Items from a data source:
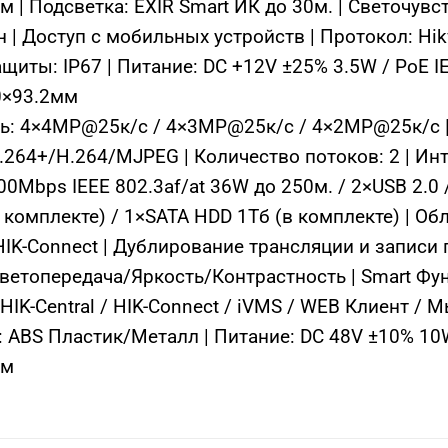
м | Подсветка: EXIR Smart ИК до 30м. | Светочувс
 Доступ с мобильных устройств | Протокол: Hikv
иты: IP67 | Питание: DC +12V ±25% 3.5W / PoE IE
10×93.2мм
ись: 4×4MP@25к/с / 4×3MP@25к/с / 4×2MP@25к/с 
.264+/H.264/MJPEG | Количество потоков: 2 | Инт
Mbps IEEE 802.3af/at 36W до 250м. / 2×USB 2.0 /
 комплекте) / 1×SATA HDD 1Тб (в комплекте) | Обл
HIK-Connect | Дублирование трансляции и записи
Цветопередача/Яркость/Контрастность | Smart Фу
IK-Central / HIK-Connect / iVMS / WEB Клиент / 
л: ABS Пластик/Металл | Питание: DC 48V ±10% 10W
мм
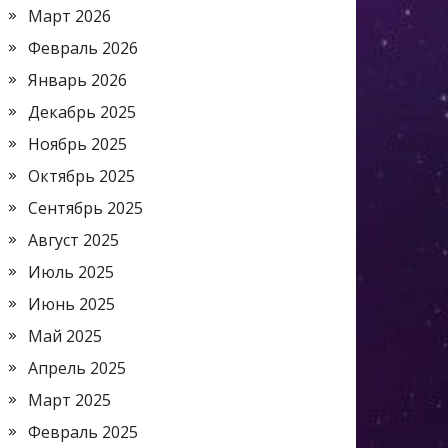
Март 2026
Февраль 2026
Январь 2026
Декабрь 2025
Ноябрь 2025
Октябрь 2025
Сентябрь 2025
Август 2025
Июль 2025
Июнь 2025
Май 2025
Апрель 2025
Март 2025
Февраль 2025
---
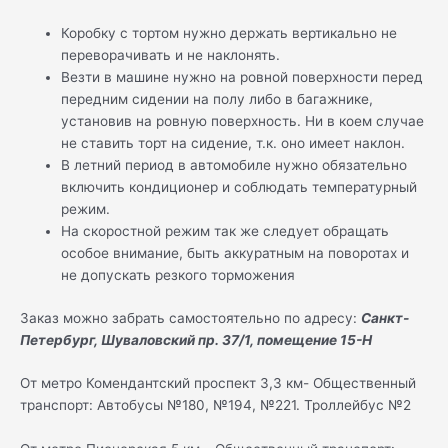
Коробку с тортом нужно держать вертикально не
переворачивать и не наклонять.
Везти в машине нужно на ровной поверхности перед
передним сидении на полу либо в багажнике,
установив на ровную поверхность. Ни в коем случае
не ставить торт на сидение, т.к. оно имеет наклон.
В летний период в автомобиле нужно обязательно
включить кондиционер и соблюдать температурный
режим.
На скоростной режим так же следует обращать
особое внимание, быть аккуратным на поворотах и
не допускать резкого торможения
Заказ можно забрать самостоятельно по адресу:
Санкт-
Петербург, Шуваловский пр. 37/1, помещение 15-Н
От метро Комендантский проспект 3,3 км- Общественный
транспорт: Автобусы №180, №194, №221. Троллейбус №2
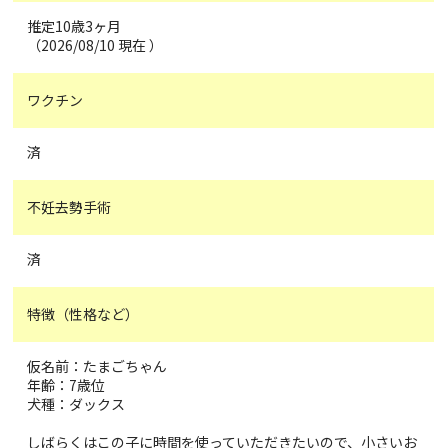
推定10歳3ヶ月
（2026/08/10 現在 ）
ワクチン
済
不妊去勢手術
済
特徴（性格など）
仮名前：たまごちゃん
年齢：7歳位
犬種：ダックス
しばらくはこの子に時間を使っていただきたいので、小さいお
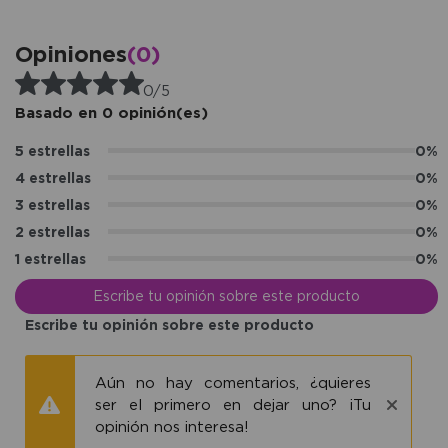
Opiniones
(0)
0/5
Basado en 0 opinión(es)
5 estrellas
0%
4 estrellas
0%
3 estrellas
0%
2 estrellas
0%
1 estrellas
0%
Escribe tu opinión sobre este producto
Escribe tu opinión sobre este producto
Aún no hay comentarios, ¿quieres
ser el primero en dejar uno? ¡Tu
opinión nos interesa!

■ Task objective: Copy nothing but the lines above that run from the one with "м | Подсветка: EXIR" to the one with "Февраль 2025", ends included; pictures stay out.

■ Response box:
м | Подсветка: EXIR Smart ИК до 30м. | Светочувс
 Доступ с мобильных устройств | Протокол: Hikv
иты: IP67 | Питание: DC +12V ±25% 3.5W / PoE IE
10×93.2мм
ись: 4×4MP@25к/с / 4×3MP@25к/с / 4×2MP@25к/с 
.264+/H.264/MJPEG | Количество потоков: 2 | Инт
Mbps IEEE 802.3af/at 36W до 250м. / 2×USB 2.0 /
 комплекте) / 1×SATA HDD 1Тб (в комплекте) | Обл
HIK-Connect | Дублирование трансляции и записи
Цветопередача/Яркость/Контрастность | Smart Фу
IK-Central / HIK-Connect / iVMS / WEB Клиент / 
л: ABS Пластик/Металл | Питание: DC 48V ±10% 10W
мм
Март 2026
Февраль 2026
Январь 2026
Декабрь 2025
Ноябрь 2025
Октябрь 2025
Сентябрь 2025
Август 2025
Июль 2025
Июнь 2025
Май 2025
Апрель 2025
Март 2025
Февраль 2025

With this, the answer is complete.